-- Directions for this task --
For this exercise, repeat exactly the lines below starting at the line holding "ation has engaged" and ending at the line holding "riorities, inadequate governance, and", both included, with no extra lines and no pictures.

+-------+

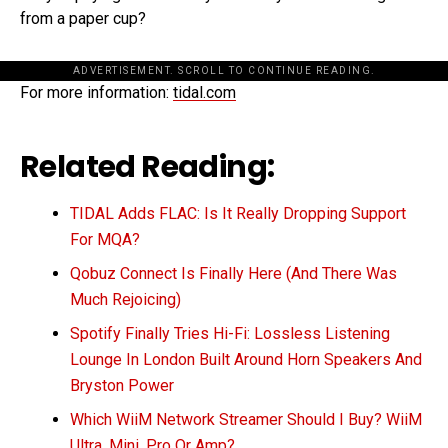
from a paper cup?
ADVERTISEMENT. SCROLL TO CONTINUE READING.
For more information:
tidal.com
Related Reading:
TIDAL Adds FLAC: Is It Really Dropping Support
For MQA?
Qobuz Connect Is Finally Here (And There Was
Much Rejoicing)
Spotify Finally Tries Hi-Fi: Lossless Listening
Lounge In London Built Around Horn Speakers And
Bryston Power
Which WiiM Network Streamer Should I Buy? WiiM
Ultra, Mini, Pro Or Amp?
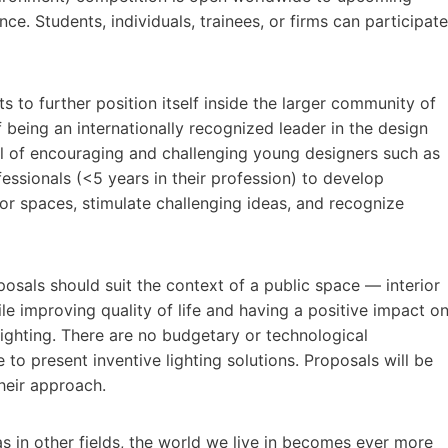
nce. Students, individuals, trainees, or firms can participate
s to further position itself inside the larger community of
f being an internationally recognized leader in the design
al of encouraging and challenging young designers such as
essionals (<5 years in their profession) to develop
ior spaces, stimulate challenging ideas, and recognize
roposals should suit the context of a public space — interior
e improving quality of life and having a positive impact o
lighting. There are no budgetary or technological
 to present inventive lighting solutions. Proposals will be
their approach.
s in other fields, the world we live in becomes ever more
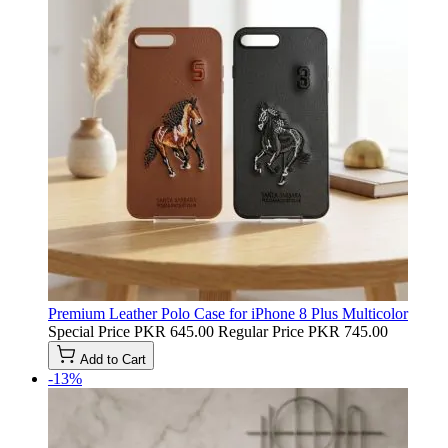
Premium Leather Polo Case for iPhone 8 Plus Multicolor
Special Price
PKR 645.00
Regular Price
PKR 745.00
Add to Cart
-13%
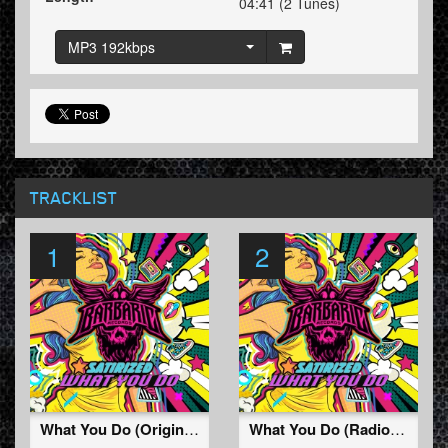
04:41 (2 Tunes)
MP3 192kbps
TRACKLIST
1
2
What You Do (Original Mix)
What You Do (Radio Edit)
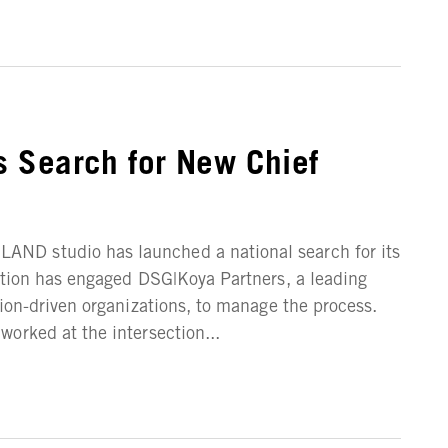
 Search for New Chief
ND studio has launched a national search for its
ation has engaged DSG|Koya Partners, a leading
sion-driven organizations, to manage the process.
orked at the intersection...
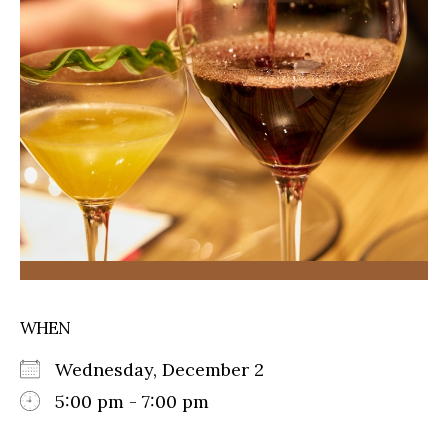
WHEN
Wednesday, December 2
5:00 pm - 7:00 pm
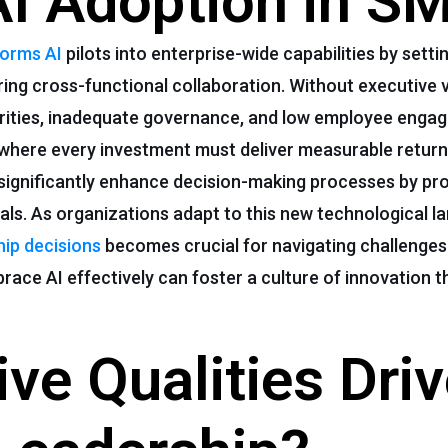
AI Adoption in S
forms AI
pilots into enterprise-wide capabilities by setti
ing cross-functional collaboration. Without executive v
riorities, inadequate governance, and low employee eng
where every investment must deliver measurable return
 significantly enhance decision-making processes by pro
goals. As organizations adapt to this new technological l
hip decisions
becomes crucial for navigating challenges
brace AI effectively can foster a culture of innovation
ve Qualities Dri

+-------+

-- Your solution --
ation has engaged DSG|Koya Partners, a leading
sion-driven organizations, to manage the process.
orked at the intersection...
WHEN
Wednesday, December 2
5:00 pm - 7:00 pm
AI Adoption in S
forms AI
pilots into enterprise-wide capabilities by setti
ing cross-functional collaboration. Without executive v
riorities, inadequate governance, and low employee eng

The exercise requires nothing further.